Réflexions d'un Milanais français en quarantaine
Amis et compatriotes, quelques mots depuis Milan et l’Italie.
Nous y vivons une expérience inédite et assez irréelle qu’il est sans doute intéressant de partager en allant outre les messages de sympathie reçus. Ils font plaisir, mais nous donnent parfois l’impression d’être aussi loin de France que Wuhan, et qu’ils contiennent un peu de compassion.
Le pire n’est jamais sûr, mais mon expérience de banquier et consultant en stratégie habitué aux « plans de continuation » me fait penser que l’expérience italienne devrait être regardée de près en France et un travail préparatoire « au cas où » initié (aux plans personnels et professionnels).

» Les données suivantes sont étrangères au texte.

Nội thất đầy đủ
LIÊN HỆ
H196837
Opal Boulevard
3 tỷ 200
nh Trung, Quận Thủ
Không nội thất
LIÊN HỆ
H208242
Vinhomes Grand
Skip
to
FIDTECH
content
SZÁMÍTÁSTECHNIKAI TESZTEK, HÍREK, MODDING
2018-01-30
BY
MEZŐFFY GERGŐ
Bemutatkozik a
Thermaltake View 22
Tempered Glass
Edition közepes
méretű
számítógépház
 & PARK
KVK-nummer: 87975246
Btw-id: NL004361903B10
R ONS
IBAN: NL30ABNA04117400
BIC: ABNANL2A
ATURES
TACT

La situation italienne peut être due à des composantes locales (des investissements réduits au niveau des hôpitaux de puis des années, un départ massif de médecins et personnels médicaux en 2019 après une loi maladroite sur les retraites, manque de personnel et de matériels, un climat sec, chaud et beau qui a sans doute augmenté la pollution depuis 2 mois, …), mais je ne pense pas que cela explique la situation en cours.
Rappelons-nous que la Lombardie (en tête dans le nombre de malades) constitue la 1ere région économique d’Italie (taille de la Belgique avec un PNB par habitant supérieur) et que son système de santé est considéré excellent et bien meilleur que celui du sud où les services d’urgence sont moins performants.

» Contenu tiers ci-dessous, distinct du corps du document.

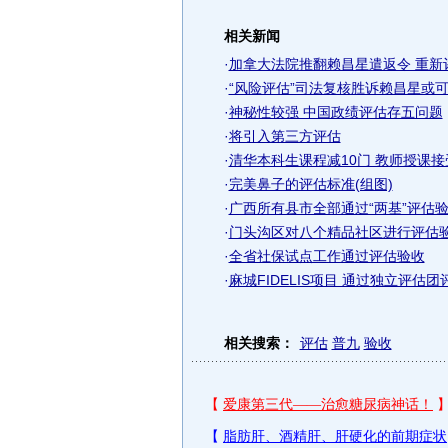
相关新闻
·
加拿大法院推翻赖昌星遣返令 重新评
·
“风险评估”司法复核胜诉赖昌星或
·
神秘性较强 中国政绩评估存五问题
·
将引入第三方评估
·
清华本科生课程减10门 教师授课
·
完美鼻子的评估标准(组图)
·
广西所有县市全部通过“两基”评估验
·
门头沟区对八个精品社区进行评估
·
全省社保试点工作通过评估验收
·
麻城FIDELIS项目 通过独立评估
相关搜索：
评估
普九
验收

Il apparait surtout que ce virus est du genre « vicelard » et attaque allègrement comme la grippe beaucoup de monde mais que dans 80 % des cas semble-t-il le porteur est sain et ne le sait pas (aucun symptôme) bien qu’il soit contagieux et transmetteur. On a beaucoup parlé du risque pour les personnes âgées ou en situation de faiblesse : c’est exact mais n’est pas suffisant pour le décrire. Il concerne beaucoup les jeunes (enfants, adolescents et jeunes adultes) qui sont les premiers transmetteurs. Sans être médecin, il me semble que plus on y est confronté, plus il est potentiellement dangereux. Ce sont ces jeunes transmetteurs qui mettent à risque les personnes faibles et commencent d’ailleurs à présenter de façon croissante des cas de maladie sérieuse.

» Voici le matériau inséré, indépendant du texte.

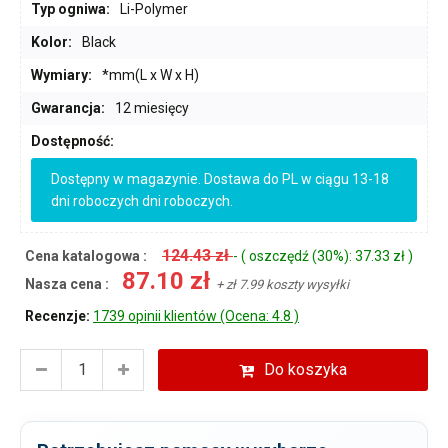
Typ ogniwa:
Li-Polymer
Kolor:
Black
Wymiary:
*mm(L x W x H)
Gwarancja:
12 miesięcy
Dostępność:
Dostępny w magazynie. Dostawa do PL w ciągu 13-18
dni roboczych dni roboczych.
124.43 zł
Cena katalogowa :
- ( oszczędź (30%): 37.33 zł )
87.10 zł
Nasza cena :
+ zł 7.99 koszty wysyłki
Recenzje:
1739 opinii klientów (Ocena: 4.8 )
Do koszyka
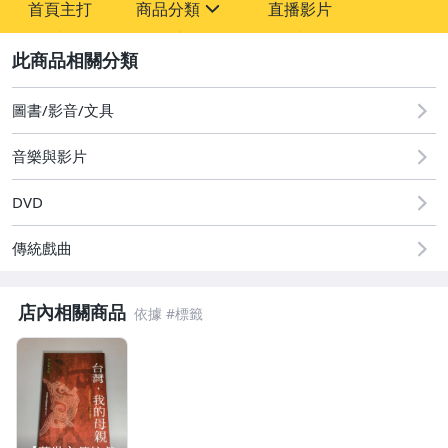
首頁主打
商品分類
直播影片
sign
2
圖書/影音/文具
玩具、模型與公仔
圖書/影音/文具
電腦、平板與周邊
音樂與影片
電玩遊戲與主機
DVD
傳統戲曲
店內相關商品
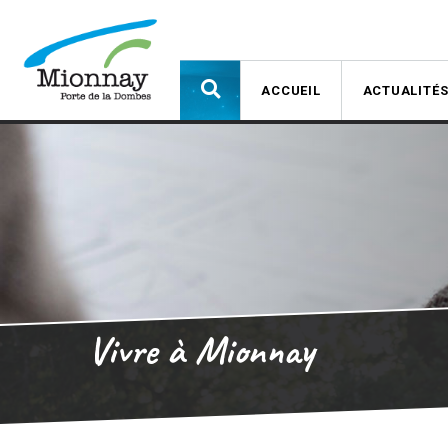
ACCUEIL
ACTUALITÉ
Vivre à Mionnay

Gardons en tête que si 20 % seulement des personnes contaminées par le virus seront malades et 10 % de façon grave ou très grave cela peut devenir difficile à gérer pour n’importe quel système de santé. Dans le cas (pas impossible) ou 1/3 du pays était concerné, cela signifierait entre 1 et 2 millions de personnes à diriger vers les hôpitaux dont beaucoup en urgence absolue … Rappelons nous qu’une médecine de guerre implique des choix très douloureux.
Il apparait donc important de freiner la contagion, pour réduire bien sûr le nombre de malades mais aussi pour gagner du temps et préparer le système de santé … sans oublier réduire et retarder (pour l’organiser) l’impact sur l’économie qui sera très fort.
A ce point l’expérience italienne est riche dans ses erreurs et ses décisions courageuses :
- Il faut réduire les contacts et éventuellement aller très vite assez loin en arrêtant beaucoup d’activités (écoles, universités, cinémas, …) qui multiplient les risques de contacts et de contagion. Rester à la maison devient un leitmotiv. Cela sera dur, mais fera à terme gagner beaucoup de temps … et de vies.
- Être clair : le virus n’est pas l’affaire des « vieux » mais encore plus celle des jeunes qui doivent momentanément accepter de couper drastiquement leurs contacts et modifier leur mode de vie. La décision italienne de dimanche dernier provient sans aucun doute d’une réaction au nombre de milanais partis skier en masse ou des jeunes sortis de l’Ecole ou de l’Université faisant – comme ils y sont habitués – la fête dans la rue et en groupe jusque tard dans la nuit. De même les grands parents ne sont pas toujours les mieux placés pour garder des jeunes enfants. Ces nombreux contacts se payent cher aujourd’hui pour les ainès mais aussi avec un nombre de jeunes adultes croissants en réanimation.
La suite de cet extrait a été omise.